I showered and dressed a little girl that just yesterday couldn't figure out which shoe went on which foot. I kissed her forehead and her nose and I sent her off on her very first Spring Break.

On a plane. With her Grandma.

And I am staying home.

I am excited for her. She is going to do a lot of fun and amazing things with her cousins, aunt, and Grandma. They are going to make memories that will need to last.

I am excited for myself. This is the first time in five years that I have had time to myself. Time to read a book, or take a nap, or, Hell, a shower without interruption. I have some plans -- not big plans, but plans nonetheless.

Photo via the author.

I am worried about her. I am pretty sure that I did not breathe fully until the last of their flights touched down and they were safe and sound with family. I worry that she won't be able to go to sleep tonight or any night because of strange surroundings and sounds, because of excitement and too much sugar; I worry that she will drive her Grandma crazy or at least to drink.

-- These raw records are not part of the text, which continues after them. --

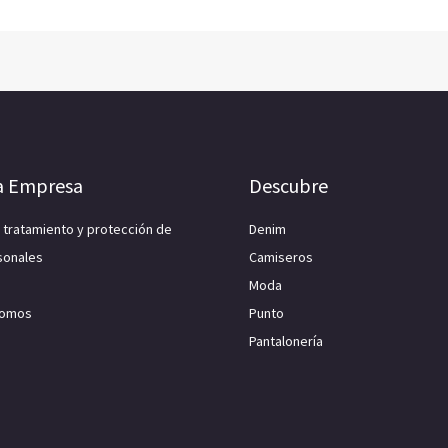
a Empresa
Descubre
e tratamiento y protección de
Denim
sonales
Camiseros
Moda
Somos
Punto
Pantalonería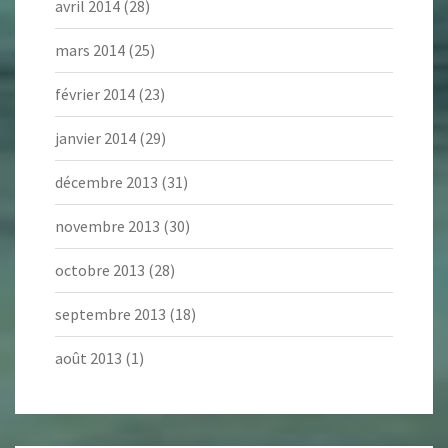
avril 2014
(28)
mars 2014
(25)
février 2014
(23)
janvier 2014
(29)
décembre 2013
(31)
novembre 2013
(30)
octobre 2013
(28)
septembre 2013
(18)
août 2013
(1)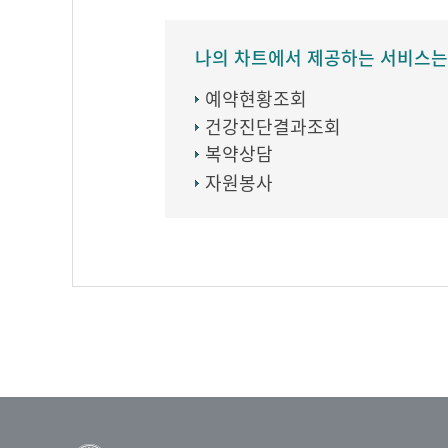
나의 차트에서 제공하는 서비스는
예약현황조회
건강진단결과조회
복약상담
자원봉사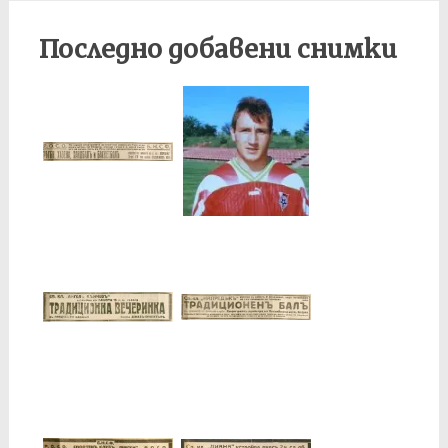
Последно добавени снимки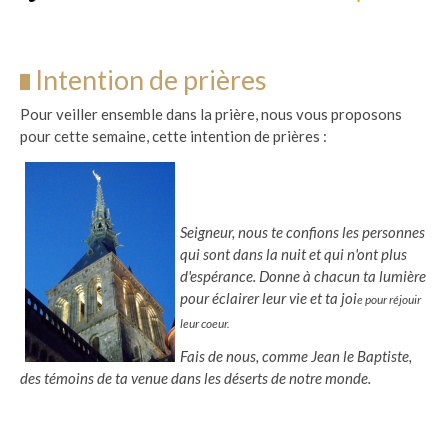
Intention de prières
Pour veiller ensemble dans la prière, nous vous proposons
pour cette semaine, cette intention de prières :
Seigneur, nous te confions les personnes
qui sont dans la nuit et qui n'ont plus
d'espérance. Donne à chacun ta lumière
pour éclairer leur vie et ta joi
e
pour réjouir
leur coeur.
Fais de nous, comme Jean le Baptiste,
des témoins de ta venue dans les déserts de notre monde.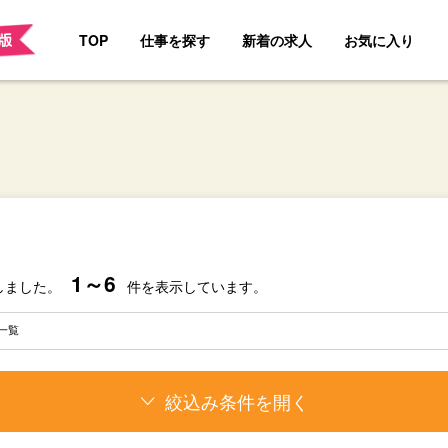
TOP
仕事を探す
新着の求人
お気に入り
1～6
しました。
件を表示しています。
一覧
絞込み条件を開く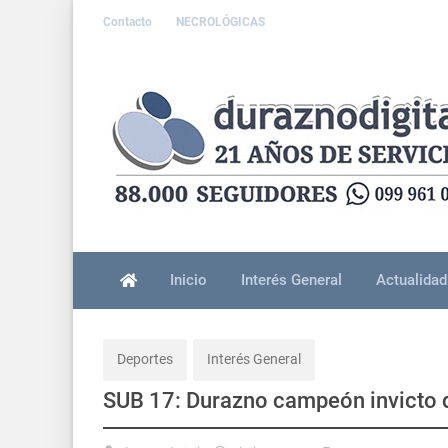
Contacto
NECROLÓGICAS
Inicio
Interés General
Actualidad
Deportes
Interés General
SUB 17: Durazno campeón invicto 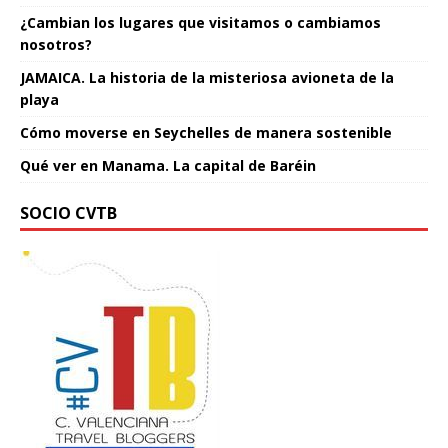
¿Cambian los lugares que visitamos o cambiamos
nosotros?
JAMAICA. La historia de la misteriosa avioneta de la
playa
Cómo moverse en Seychelles de manera sostenible
Qué ver en Manama. La capital de Baréin
SOCIO CVTB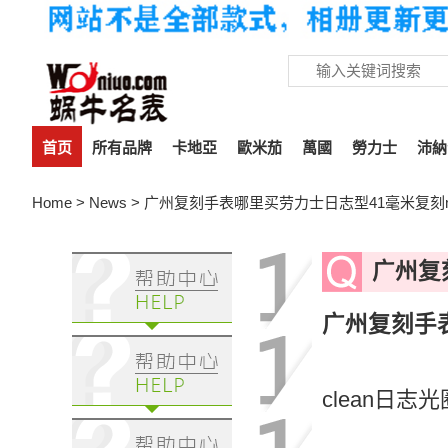
首页
所有品牌
卡地亞
歐米茄
萬國
勞力士
沛納
Home
>
News
> 广州复刻手表哪里买劳力士日志型41毫米复刻m12
广州复
广州复刻手表
clean日志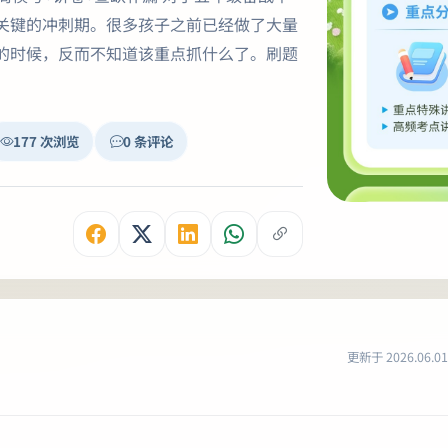
关键的冲刺期。很多孩子之前已经做了大量
的时候，反而不知道该重点抓什么了。刷题
177 次浏览
0 条评论
更新于 2026.06.01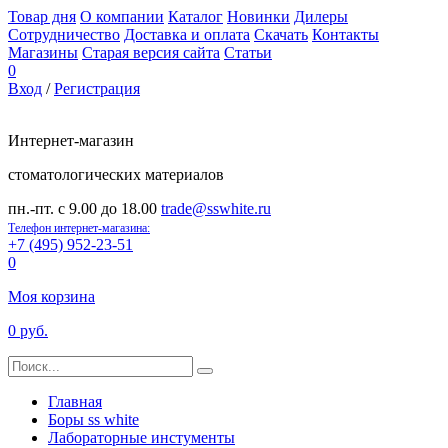
Товар дня
О компании
Каталог
Новинки
Дилеры
Сотрудничество
Доставка и оплата
Скачать
Контакты
Магазины
Старая версия сайта
Статьи
0
Вход
/
Регистрация
Интернет-магазин
стоматологических материалов
пн.-пт. с 9.00 до 18.00
trade@sswhite.ru
Телефон интернет-магазина:
+7 (495) 952-23-51
0
Моя корзина
0 руб.
Главная
Боры ss white
Лабораторные инстументы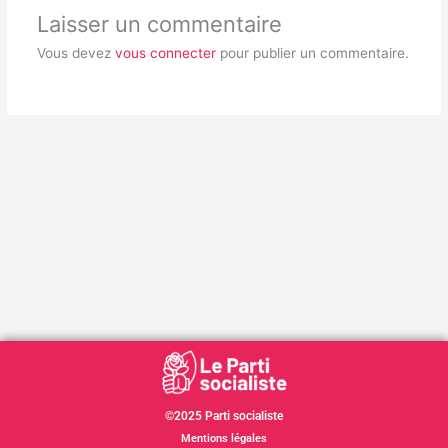
Laisser un commentaire
Vous devez
vous connecter
pour publier un commentaire.
©2025 Parti socialiste
Mentions légales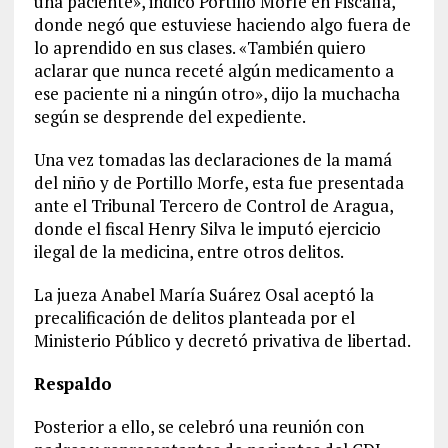
una paciente», indicó Portillo Morfe en Fiscalía,
donde negó que estuviese haciendo algo fuera de
lo aprendido en sus clases. «También quiero
aclarar que nunca receté algún medicamento a
ese paciente ni a ningún otro», dijo la muchacha
según se desprende del expediente.
Una vez tomadas las declaraciones de la mamá
del niño y de Portillo Morfe, esta fue presentada
ante el Tribunal Tercero de Control de Aragua,
donde el fiscal Henry Silva le imputó ejercicio
ilegal de la medicina, entre otros delitos.
La jueza Anabel María Suárez Osal aceptó la
precalificación de delitos planteada por el
Ministerio Público y decretó privativa de libertad.
Respaldo
Posterior a ello, se celebró una reunión con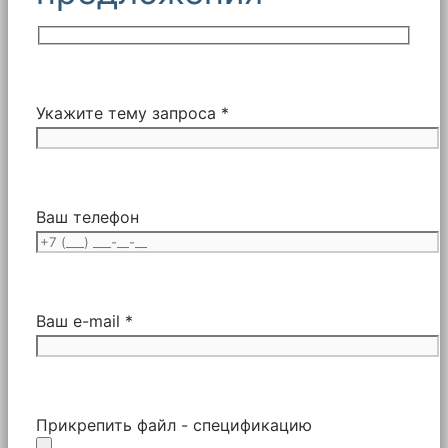
Укажите тему запроса *
Ваш телефон
Ваш e-mail *
Прикрепить файл - спецификацию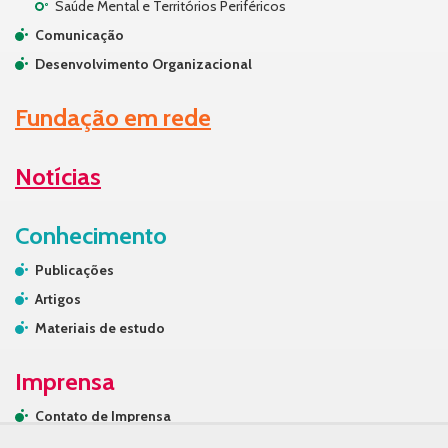
Saúde Mental e Territórios Periféricos
Comunicação
Desenvolvimento Organizacional
Fundação em rede
Notícias
Conhecimento
Publicações
Artigos
Materiais de estudo
Imprensa
Contato de Imprensa
Releases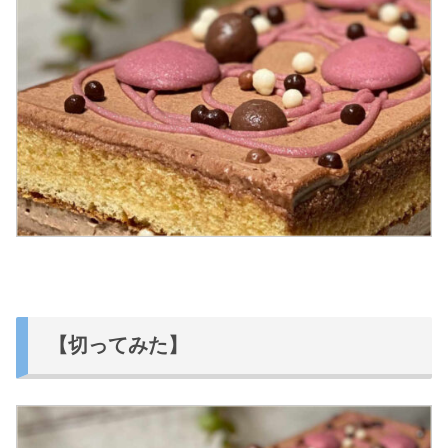
【切ってみた】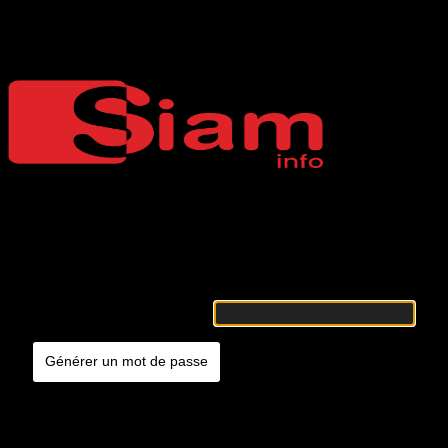
Mot de passe oublié
Siaminfo
Merci de renseigner votre identifiant ou votre adresse e-mail. Vous
recevrez un e-mail contenant les instructions vous permettant de
réinitialiser votre mot de passe.
Identifiant ou adresse e-mail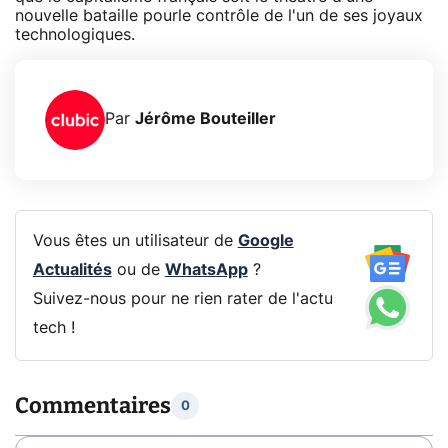
nouvelle bataille pourle contrôle de l'un de ses joyaux
technologiques.
Par
Jérôme Bouteiller
Vous êtes un utilisateur de
Google
Actualités
ou de
WhatsApp
?
Suivez-nous pour ne rien rater de l'actu
tech !
Commentaires
0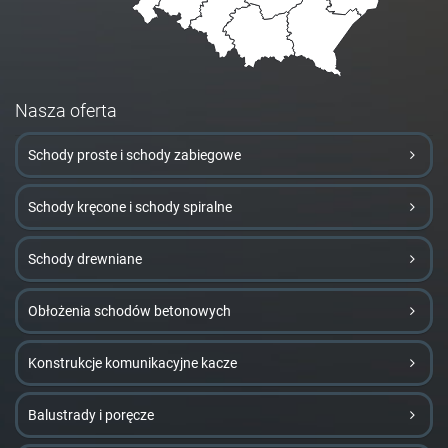
Nasza oferta
Schody proste i schody zabiegowe
Schody kręcone i schody spiralne
Schody drewniane
Obłożenia schodów betonowych
Konstrukcje komunikacyjne kacze
Balustrady i poręcze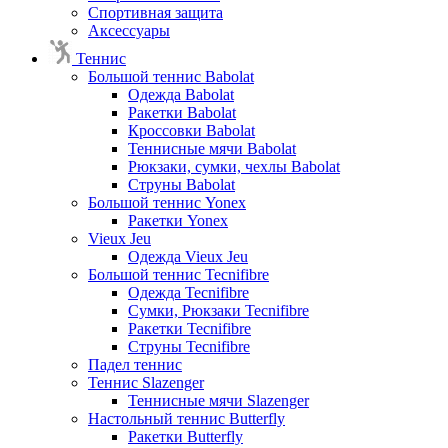
Спортивная защита
Аксессуары
Теннис
Большой теннис Babolat
Одежда Babolat
Ракетки Babolat
Кроссовки Babolat
Теннисные мячи Babolat
Рюкзаки, сумки, чехлы Babolat
Струны Babolat
Большой теннис Yonex
Ракетки Yonex
Vieux Jeu
Одежда Vieux Jeu
Большой теннис Tecnifibre
Одежда Tecnifibre
Сумки, Рюкзаки Tecnifibre
Ракетки Tecnifibre
Струны Tecnifibre
Падел теннис
Теннис Slazenger
Теннисные мячи Slazenger
Настольный теннис Butterfly
Ракетки Butterfly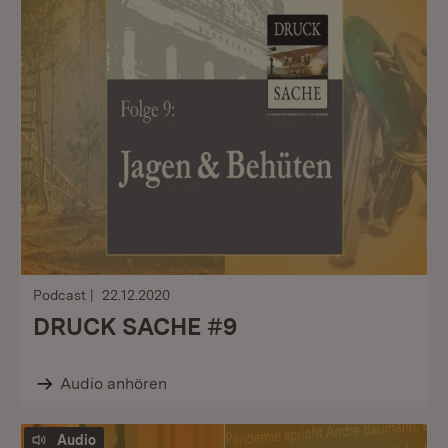
Podcast
22.12.2020
DRUCK SACHE #9
Audio anhören
Audio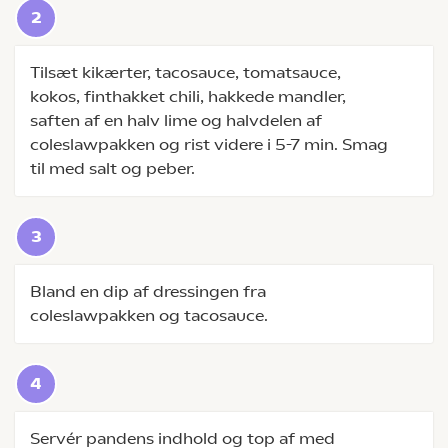
Tilsæt kikærter, tacosauce, tomatsauce,
kokos, finthakket chili, hakkede mandler,
saften af en halv lime og halvdelen af
coleslawpakken og rist videre i 5-7 min. Smag
til med salt og peber.
Bland en dip af dressingen fra
coleslawpakken og tacosauce.
Servér pandens indhold og top af med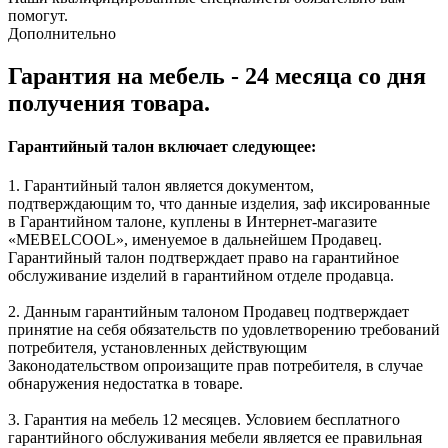
помогут.
Дополнительно
Гарантия на мебель - 24 месяца со дня
получения товара.
Гарантийный талон включает следующее:
1. Гарантийный талон является документом,
подтверждающим то, что данные изделия, заф иксированные
в Гарантийном талоне, куплены в Интернет-магазите
«MEBELCOOL», именуемое в дальнейшем Продавец.
Гарантийный талон подтверждает право на гарантийное
обслуживание изделий в гарантийном отделе продавца.
2. Данным гарантийным талоном Продавец подтверждает
принятие на себя обязательств по удовлетворению требований
потребителя, установленных действующим
Законодательством опроизащите прав потребителя, в случае
обнаружения недостатка в товаре.
3. Гарантия на мебель 12 месяцев. Условием бесплатного
гарантийного обслуживания мебели является ее правильная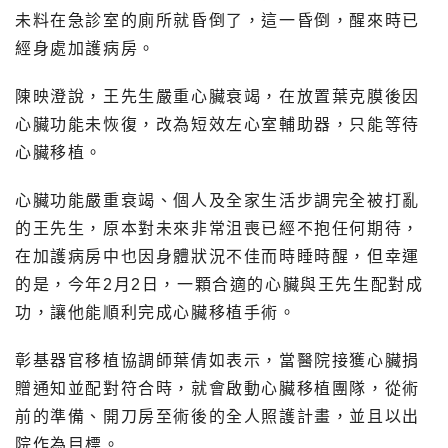
未料在急診室的廁所就昏倒了，這一昏倒，醒來時已
經身處加護病房。
陳映澄說，王先生嚴重心臟衰竭，在放置葉克膜後因
心臟功能未恢復，改為短效左心室輔助器，只能等待
心臟移植。
心臟功能嚴重衰竭、個人及全家生活步調完全被打亂
的王先生，原本對未來非常沮喪已經不抱任何期待，
在加護病房中也因身體狀況不佳而時睡時醒，但幸運
的是，今年2月2日，一顆合適的心臟與王先生配對成
功，讓他能順利完成心臟移植手術。
彰基器官移植協調師葉倩如表示，當醫院接獲心臟捐
贈通知並配對符合時，就會啟動心臟移植團隊，從術
前的準備、開刀房至術後的全人照護計畫，並且以出
院作為目標。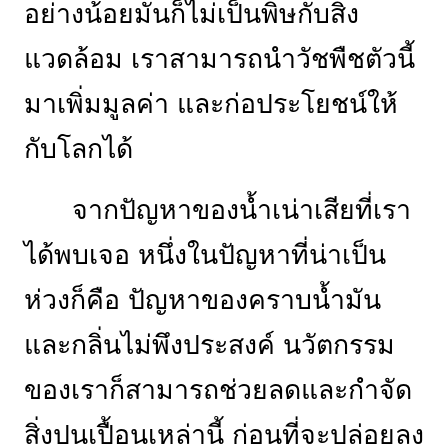
อย่างน้อยมันก็ไม่เป็นพิษกับสิ่ง
แวดล้อม เราสามารถนำวัชพืชตัวนี้
มาเพิ่มมูลค่า และก่อประโยชน์ให้
กับโลกได้
จากปัญหาของน้ำเน่าเสียที่เรา
ได้พบเจอ หนึ่งในปัญหาที่น่าเป็น
ห่วงก็คือ ปัญหาของคราบน้ำมัน
และกลิ่นไม่พึงประสงค์ นวัตกรรม
ของเราก็สามารถช่วยลดและกำจัด
สิ่งปนเปื้อนเหล่านี้ ก่อนที่จะปล่อยลง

But we have established that I am a worrier. It's of no consequence really.

I am going to miss her, I already do, but this is part of it, this is where all of the work starts to become real. When you let them leave that bubble of protection and security, even if it's just a little short journey, even if it's with family, where you are trusting that the things that you have taught them have really sunk in. That the "pleases" and the "thank yous" are second nature and not forced, that stranger danger is not just an in the car hypothetical game, that holding hands in public places and parking lots is just as important as not jumping in the bathtub or not walking on the kitchen counters.

I know that she will do well.

But, until she is back in the bubble, back where I can control a little bit more of the everyday than I can right now?

I am gonna be sitting over here, barely breathing, pretending like I have it all together in between the phone calls and the FaceTime.